Из своего окна я часто наблюдал противоположный дом, особенно меня интересовало окно на втором этаже. Обычно в полдень плотная вышитая занавеска раздвигалась, и появлялась очаровательная особа. Девушка сыпала хлебные крошки на жестяной подоконник, куда слетались, суетясь и отталкивая друг друга, голуби. Один раз девушка улыбнулась мне. Я пробовал было заговорить с ней, но окно моментально захлопнулось. Я знал, что она дочь зажиточного бюргера, а мой отец всего лишь мелкий судейский чиновник. Но все равно, я заговорю с ней, и лучше всего в церкви.
В воскресенье удар колокола расколол погожее утро надвое. За первым прозвучал второй, и вереница звонов наполнила пространство над городом, извещая паству о начале богослужения.

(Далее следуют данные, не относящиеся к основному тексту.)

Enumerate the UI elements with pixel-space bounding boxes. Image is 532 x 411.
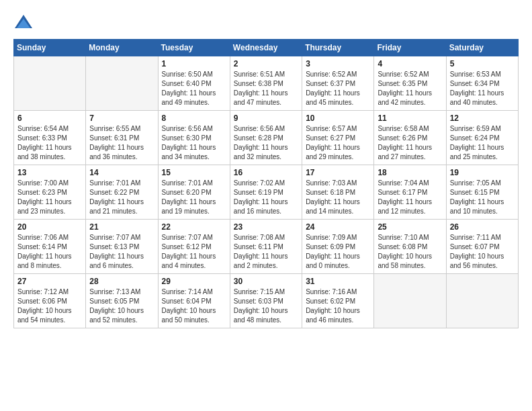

Из окна я увидел, что девушка в сопровождении дородной женщины, по всей вероятности, матери, направилась в собор. Я схватил шляпу и выбежал из дома в надежде прибыть первым, чтобы у портала поздороваться с моей пассией. Но на площади скопилось много народа, и с усилием пробираясь вперед, я опоздал.
Девушка со спутницей, пройдя главный неф, устроилась на передней скамейке, где сидели почетные горожане. Девушка держалась чопорно, не смотрела по сторонам. Казалось, она спиной чувствует мой взгляд. Я сел позади, не теряя из вида ее капор.

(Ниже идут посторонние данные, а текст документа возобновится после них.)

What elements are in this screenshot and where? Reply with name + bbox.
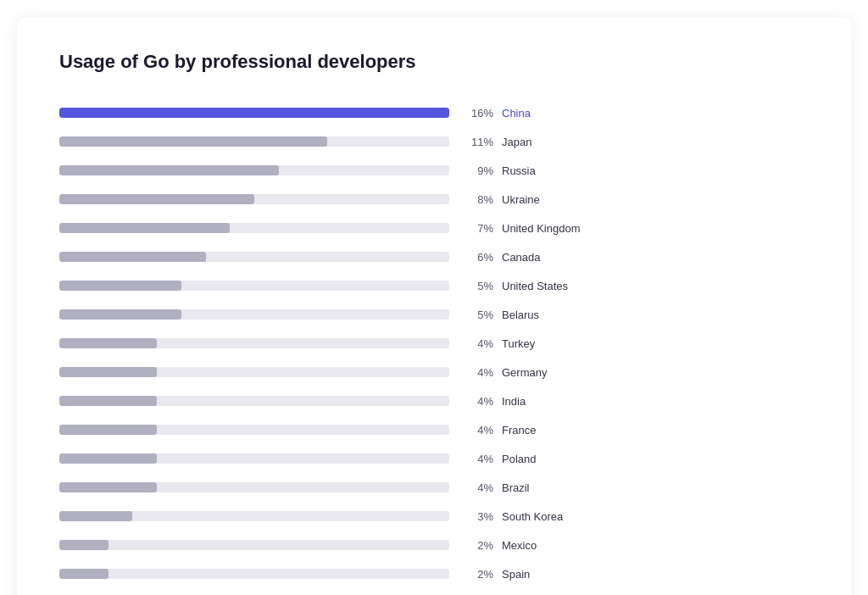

Но вот ярче вспыхнули свечи, органист взял первый аккорд. Музыка имеет огромную власть надо мной, органист у нас замечательный. В начале и конце службы он исполняет импровизации, да так пламенно и вдохновенно, что хочется лететь, совершить что – то необыкновенное…
Сегодня органист играл с особым подъемом, каскад искристых звуков обрушился на прихожан. Я весь обратился в слух, боясь пошевельнуться. Храм содрогался от вибраций, вовлекающих меня в свой ритм. Каскады аккордов и арпеджио становились все стремительнее и мощнее, образуя бешеную круговерть. Посмотрев по сторонам, я увидел, что остался в соборе один. Органист все еще играл что-то вдохновенно-рокочущее, и я, ощущая в себе необыкновенный порыв, встал и легко пошел к светящемуся над алтарем витражу. …Стены собора вдруг стали тонкими и прозрачными, сквозь них можно было разглядеть темные силуэты домов. Потом стен и вовсе не стало, я вышел на площадь и продолжал идти, как заведенный.
Я увидел, что стою на своей улице, однако что-то меня насторожило. Дома словно скарлатиной переболели - окна скособочились, стены шелушатся, на дверях трещины, и вся улица осела, сгорбилась. Это было как в дурном сне. Я посмотрел на окно милой девушки и обомлел: не было вышитой занавески, только два нелепых цветка в глиняных горшках маячили на подоконнике.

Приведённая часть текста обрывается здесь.